The analysis of the result showed the starch to be a polycrystalline organic polymer of pharmaceutical/ medicinal grade with a percentage composition of 32% to 68% of amylose to amylopectin present. It had an orthorhombic crystal structure system revealing the organic nature of the starches. The space group parameters of a(Ǻ), b(Ǻ), c(A), Alpha (°), Beta(°), Gamma(°) and volume cell (10^6 pm^3) were found to be 10.6900, 11.7200, 90.0000, 90.00, 90.00 and 2218.83 respectively. The spectral of the ginger starch sample corroborate with standard corn starch which served as the reference with a quality score of 82%. This is shown in figure 4.

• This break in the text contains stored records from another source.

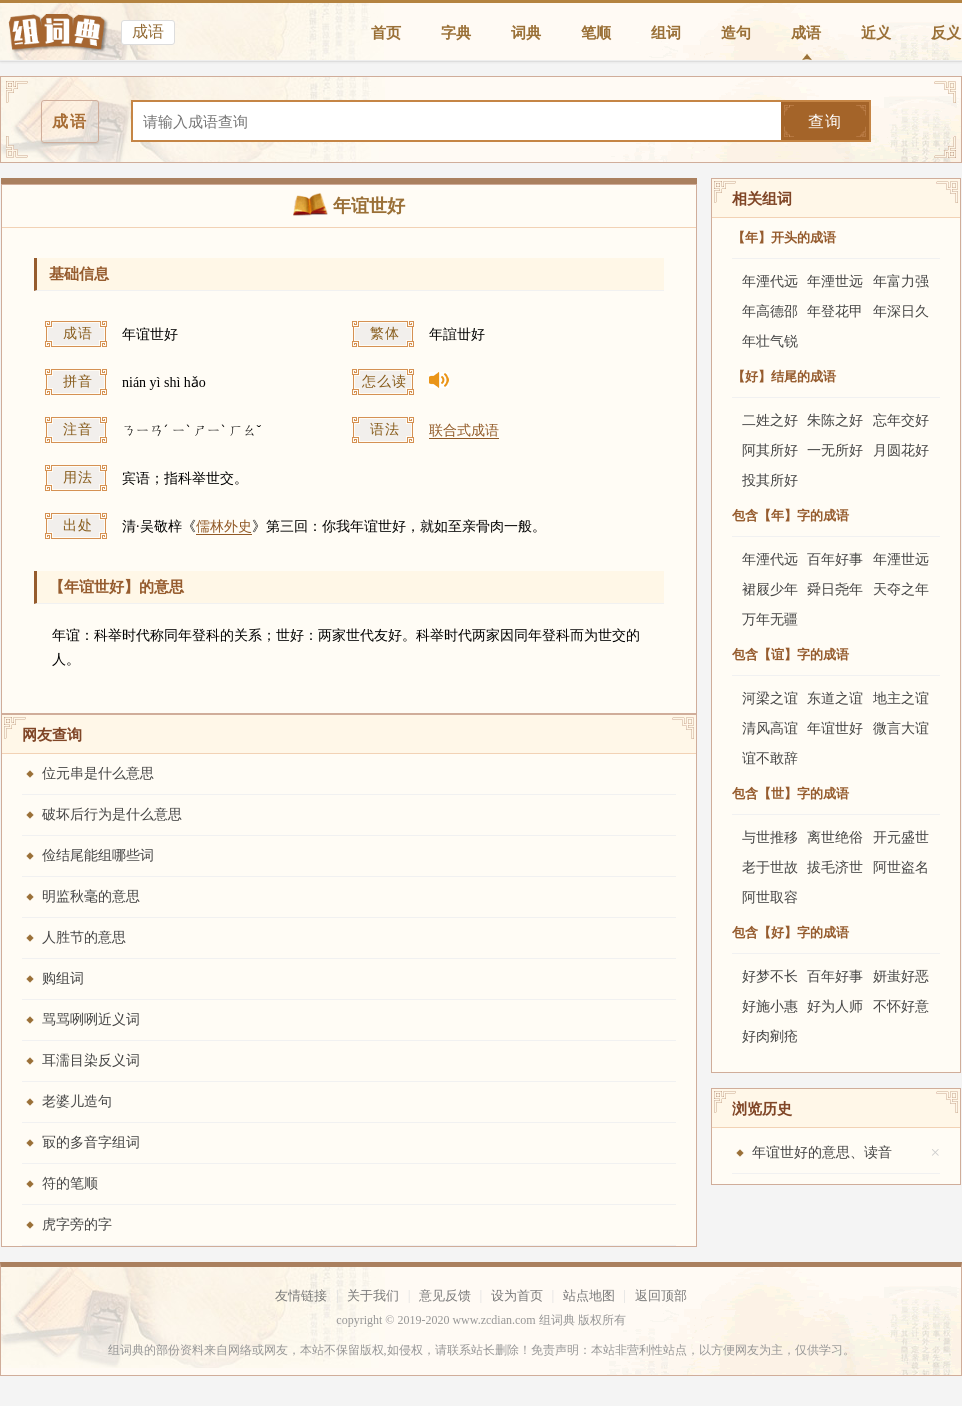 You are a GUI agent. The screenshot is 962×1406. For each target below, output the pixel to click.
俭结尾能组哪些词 (98, 855)
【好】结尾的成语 (784, 376)
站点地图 (589, 1295)
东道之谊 (835, 698)
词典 (526, 33)
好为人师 (835, 1006)
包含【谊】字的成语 (790, 654)
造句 (736, 33)
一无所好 (835, 450)
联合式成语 (464, 430)
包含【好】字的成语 (790, 932)
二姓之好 (770, 420)
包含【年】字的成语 (790, 515)
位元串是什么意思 (98, 773)
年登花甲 (835, 311)
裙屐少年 (770, 589)
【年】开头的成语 (784, 237)
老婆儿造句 (77, 1101)
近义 (876, 33)
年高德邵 (770, 311)
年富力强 (901, 281)
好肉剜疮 (770, 1036)
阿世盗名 (901, 867)
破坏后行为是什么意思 (112, 814)
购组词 (63, 978)
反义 (946, 33)
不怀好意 (901, 1006)
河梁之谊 (770, 698)
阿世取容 (770, 897)
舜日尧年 (835, 589)
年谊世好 (835, 728)
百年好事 (835, 559)
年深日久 (901, 311)
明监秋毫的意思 (91, 896)
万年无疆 (770, 619)
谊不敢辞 (770, 758)
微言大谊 (901, 728)
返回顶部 (661, 1295)
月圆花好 (901, 450)
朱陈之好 (835, 420)
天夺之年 (901, 589)
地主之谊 (901, 698)
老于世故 (770, 867)
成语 (806, 33)
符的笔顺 (70, 1183)
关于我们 (373, 1295)
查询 (825, 121)
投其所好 (770, 480)
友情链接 (301, 1295)
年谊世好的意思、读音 (822, 1152)
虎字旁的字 (77, 1224)
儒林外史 (224, 526)
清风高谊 (770, 728)
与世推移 (770, 837)
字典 (456, 33)
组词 (666, 33)
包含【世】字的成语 (790, 793)
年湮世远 (835, 281)
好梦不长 (770, 976)
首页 (386, 33)
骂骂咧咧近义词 (91, 1019)
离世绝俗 (835, 837)
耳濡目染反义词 (91, 1060)
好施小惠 (770, 1006)
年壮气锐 (770, 341)
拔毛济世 (835, 867)
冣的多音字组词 (91, 1142)
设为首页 (517, 1295)
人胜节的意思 (84, 937)
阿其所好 (770, 450)
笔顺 (596, 33)
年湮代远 (770, 281)
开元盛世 (901, 837)
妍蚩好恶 (901, 976)
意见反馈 (445, 1295)
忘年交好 (901, 420)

Figure 4. Standard Maize Starch

The superimposed spectral analysis shown in figure 5 indicated that prominent peaks for the three starch samples appeared at almost the same 2θ angles but at different intensities, indicating slightly different degrees of crystallinities of the starches from the different sources. The use of ginger starches in biomaterials research studies showed high compatibilty as a binder/filler material in composite matrix development.

Figure 5. Tigernut, Maize and Ginger Starch

4. Conclusions

Some physicochemical properties of ginger starch have been examined and these properties compare favourably with other starches especially maize starch. The study has therefore shown that ginger starch may be a good source of starch and a biomaterial for industrial uses. Therefore it is a potential source of industrial starch. However, further characterization and starch conversion studies need to be carried out to fully predict and maximize the industrial potentials of ginger starch.